Art museum in Muncie, Indiana, U.S.

The David Owsley Museum of Art (DOMA) is a university art museum located in the Fine Arts building on the campus of Ball State University, Muncie, Indiana, the United States of America. The museum's name was changed on October 6, 2011, from the Ball State Museum of Art to the David Owsley Museum of Art in honor of David T. Owsley, grandson of Frank C. Ball (one of the five Ball Brothers), to recognize his donation of over 2,300 works of art and planned gift of $5 million.
Since departments within the Fine Arts Building relocated to other areas on Ball State's campus, the museum has expanded its galleries, beginning in early-mid-2012 and ending in 2013.

The museum is home to approximately 11,000 works of art (mostly paintings, photographs, prints and sculptures). It is one of only four Indiana art museums with an encyclopedic, world art collection.

==History==
In 1892, a group of women formed the Art Students' League, hoping to raise interest in art in the growing community of Muncie. The Art Students' League held many successful art exhibits and then formed the Muncie Art Association in 1905, which in turn set goals to host an annual art show and to annually purchase a work of art to help establish a permanent collection. The permanent collection of the Muncie Art Association were located in the hallways of many Muncie schools until the founding of the Indiana State Normal School by the Ball Brothers. The works of art owned by the art association were then moved to the Indiana State Normal School. It was not until 1931 that plans were made to erect a building to permanently house the works of art. Opening in 1936, Architect George F. Schreiber built the Collegiate Gothic style museum, costing $420,000.

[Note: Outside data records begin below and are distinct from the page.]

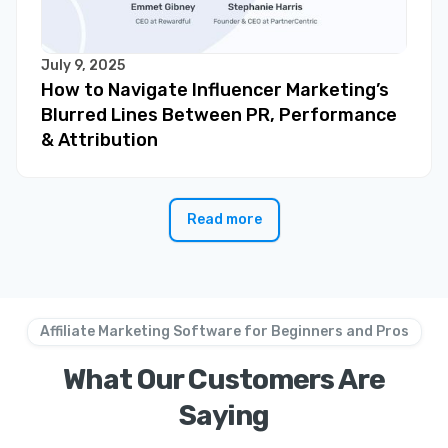
July 9, 2025
How to Navigate Influencer Marketing’s
Blurred Lines Between PR, Performance
& Attribution
Read more
Affiliate Marketing Software for Beginners and Pros
What Our Customers Are
Saying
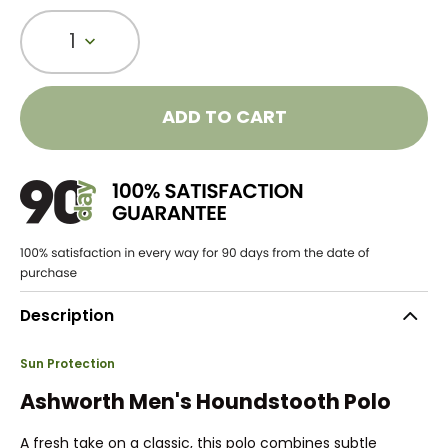
1
ADD TO CART
Description
Sun Protection
Ashworth Men's Houndstooth Polo
A fresh take on a classic, this polo combines subtle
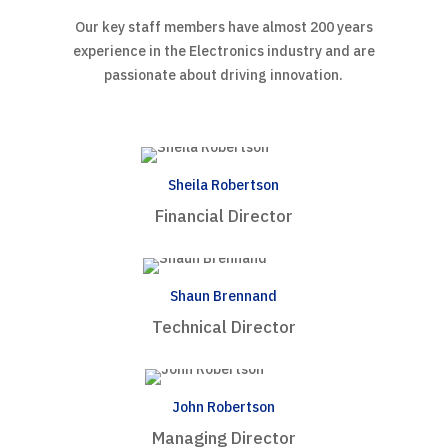
Our key staff members have almost 200 years
experience in the Electronics industry and are
passionate about driving innovation.
Sheila Robertson
Financial Director
Shaun Brennand
Technical Director
John Robertson
Managing Director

===Fine Arts Building and Museum of Art===
Just before the Great Depression, there was a need for an Art Center for an ever growing demand for art and music classrooms and space for an art gallery on campus. Architect George F. Schreiber was hired to design the collegiate gothic style building, but was put on hold because the state of Indiana issued a state moratorium on spending in 1932. It was not until 1935 that enough money was raised to begin construction on the building. In 1936, the Fine Arts Building and Museum of Art was opened under President L.A. Pittenger.

The Fine Arts Building also housed the foreign language, English and social science departments, and a Renaissance style auditorium or recital hall.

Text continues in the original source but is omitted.